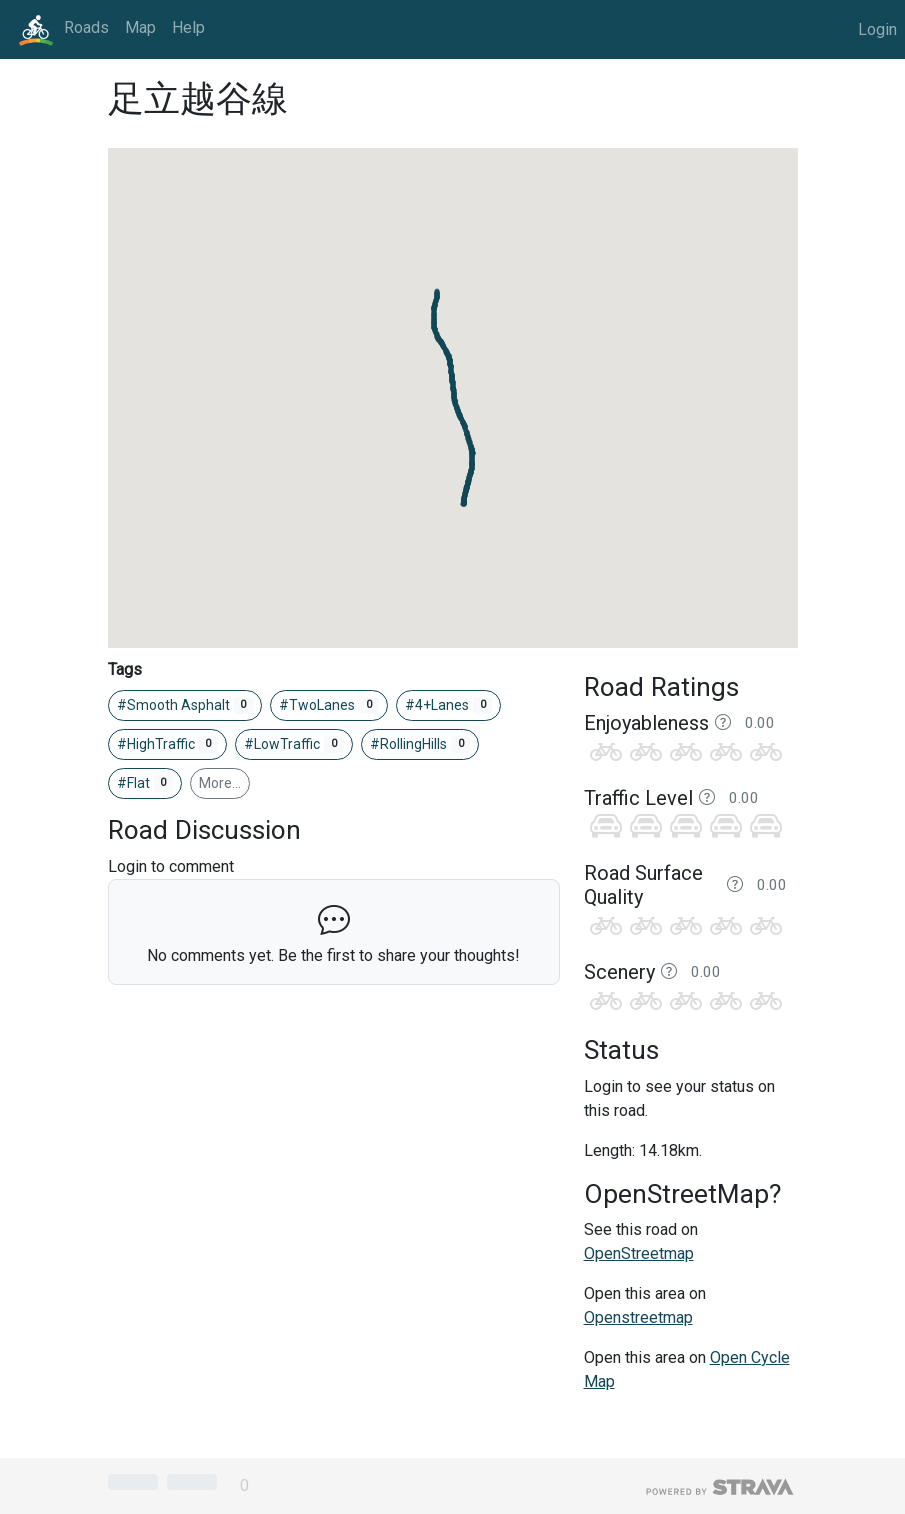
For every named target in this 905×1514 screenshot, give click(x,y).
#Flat (145, 784)
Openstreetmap (638, 1317)
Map (140, 27)
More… (220, 783)
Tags (125, 669)
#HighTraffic (168, 745)
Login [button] (877, 29)
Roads (86, 27)
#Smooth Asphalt (185, 706)
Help (188, 27)
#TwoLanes (329, 706)
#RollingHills (420, 745)
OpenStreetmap (639, 1253)
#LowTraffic (294, 745)
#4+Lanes (449, 706)
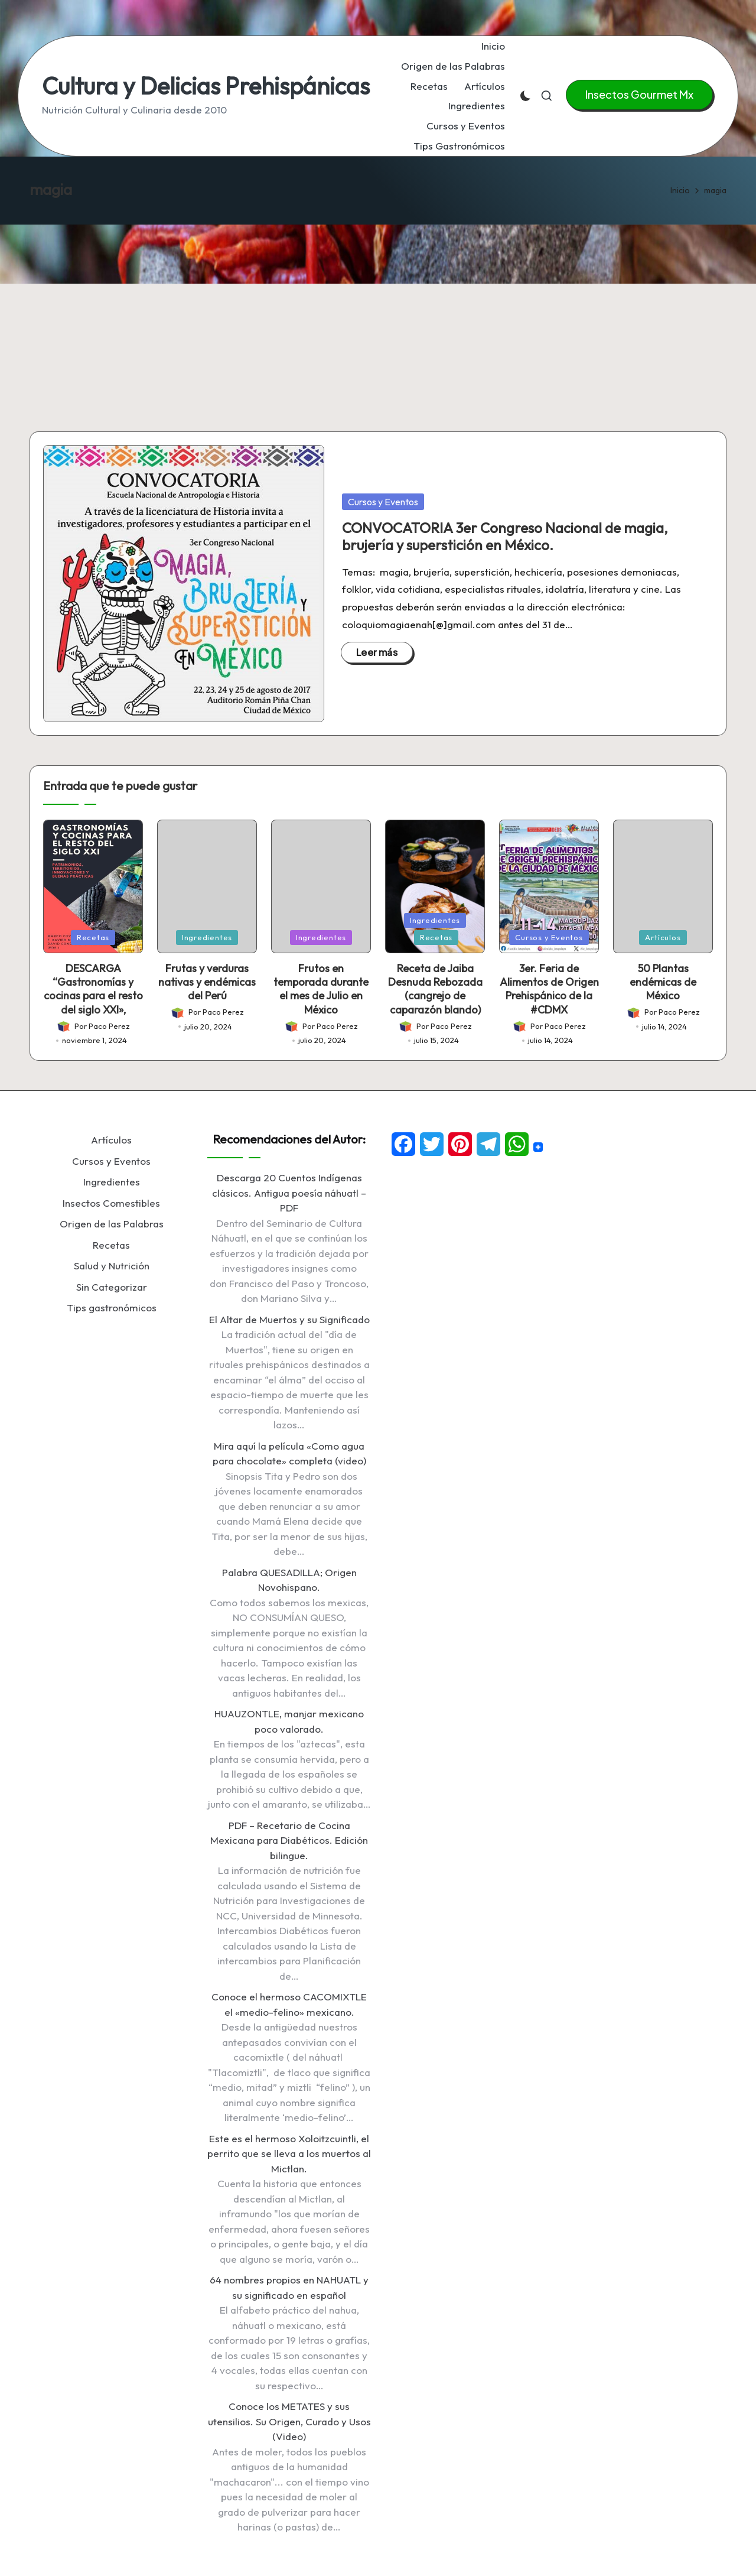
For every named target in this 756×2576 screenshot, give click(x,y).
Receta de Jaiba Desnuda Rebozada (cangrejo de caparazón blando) (435, 988)
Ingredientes (207, 937)
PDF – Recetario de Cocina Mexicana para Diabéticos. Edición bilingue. (289, 1840)
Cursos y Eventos (383, 502)
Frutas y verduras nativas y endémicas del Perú (207, 982)
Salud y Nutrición (111, 1265)
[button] (639, 95)
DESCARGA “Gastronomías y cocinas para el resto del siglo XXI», (93, 988)
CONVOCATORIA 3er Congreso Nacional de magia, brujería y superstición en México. (505, 536)
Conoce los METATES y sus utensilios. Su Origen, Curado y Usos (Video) (289, 2421)
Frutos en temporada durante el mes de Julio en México (321, 988)
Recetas (93, 937)
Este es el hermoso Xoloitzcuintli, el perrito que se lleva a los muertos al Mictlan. (289, 2153)
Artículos (662, 937)
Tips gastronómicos (112, 1307)
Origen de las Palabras (112, 1223)
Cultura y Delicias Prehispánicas (206, 86)
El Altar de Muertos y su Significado (289, 1319)
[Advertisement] (378, 313)
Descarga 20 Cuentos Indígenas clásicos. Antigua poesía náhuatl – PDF (289, 1192)
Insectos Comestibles (111, 1203)
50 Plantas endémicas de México (663, 982)
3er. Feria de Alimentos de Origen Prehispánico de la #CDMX (549, 988)
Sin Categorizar (111, 1287)
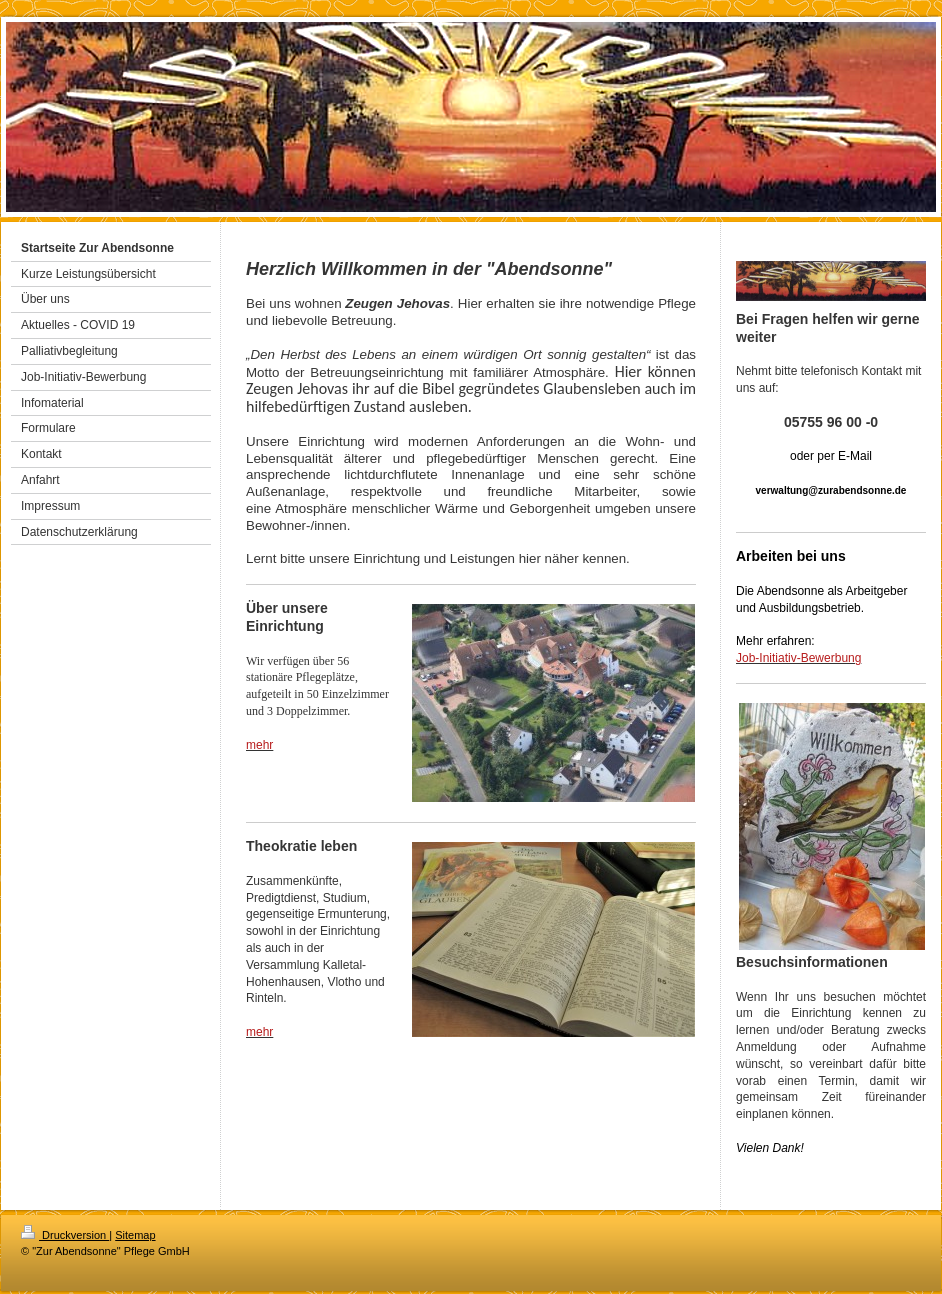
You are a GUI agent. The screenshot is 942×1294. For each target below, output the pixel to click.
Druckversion (65, 1235)
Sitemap (135, 1235)
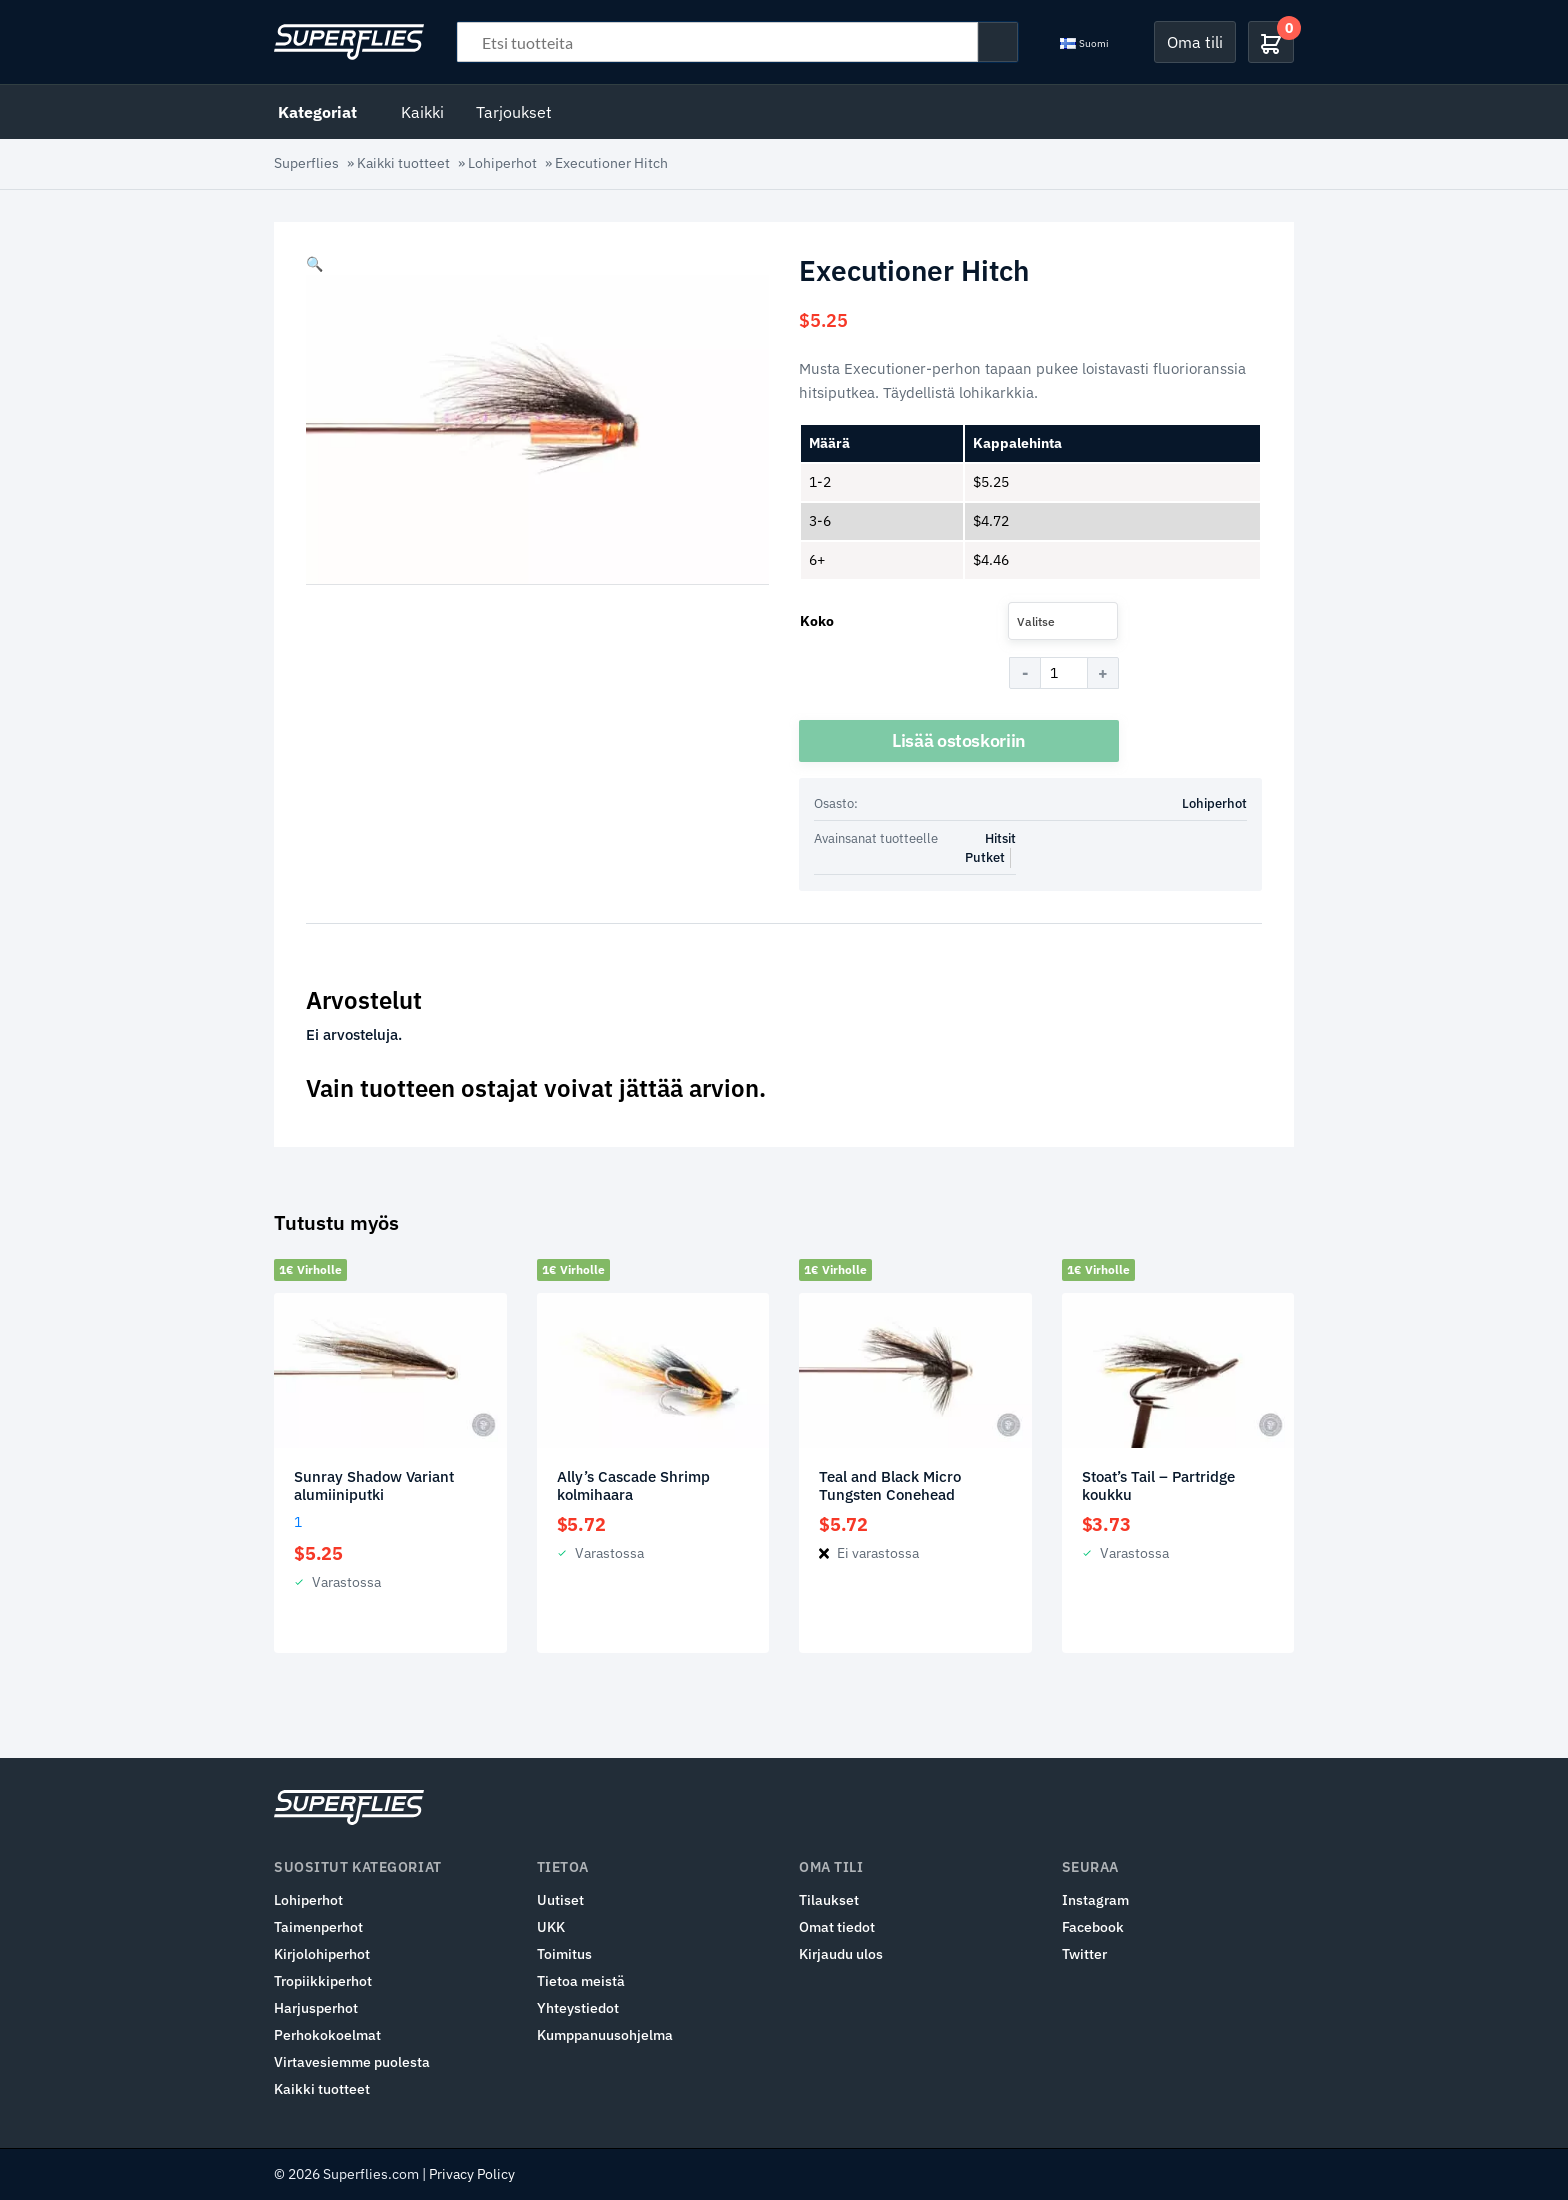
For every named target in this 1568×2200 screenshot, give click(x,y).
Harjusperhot (316, 2008)
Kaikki (422, 112)
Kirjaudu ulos (841, 1954)
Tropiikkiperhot (323, 1981)
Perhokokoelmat (327, 2035)
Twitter (1084, 1954)
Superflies (306, 163)
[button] (314, 264)
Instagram (1095, 1900)
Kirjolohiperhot (322, 1954)
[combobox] (1063, 621)
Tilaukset (829, 1900)
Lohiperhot (502, 163)
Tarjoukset (514, 112)
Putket (985, 857)
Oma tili (1195, 42)
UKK (551, 1927)
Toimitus (564, 1954)
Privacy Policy (472, 2174)
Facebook (1093, 1927)
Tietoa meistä (581, 1981)
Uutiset (560, 1900)
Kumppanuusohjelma (605, 2035)
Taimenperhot (318, 1927)
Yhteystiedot (578, 2008)
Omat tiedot (837, 1927)
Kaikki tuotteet (403, 163)
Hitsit (1000, 838)
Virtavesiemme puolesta (352, 2062)
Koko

::::::::::

What to produce. Pull out each line of the entries that contains "click".

Task result.
For every named target in this 905×1514 screenshot, give click(x,y).
For every named target in this 756×2576 screenshot, give click(x,y).
You are a GUI agent. The screenshot is 942×1294. For each target below, output the pixel to click.
For every named target in this 1568×2200 screenshot, give click(x,y).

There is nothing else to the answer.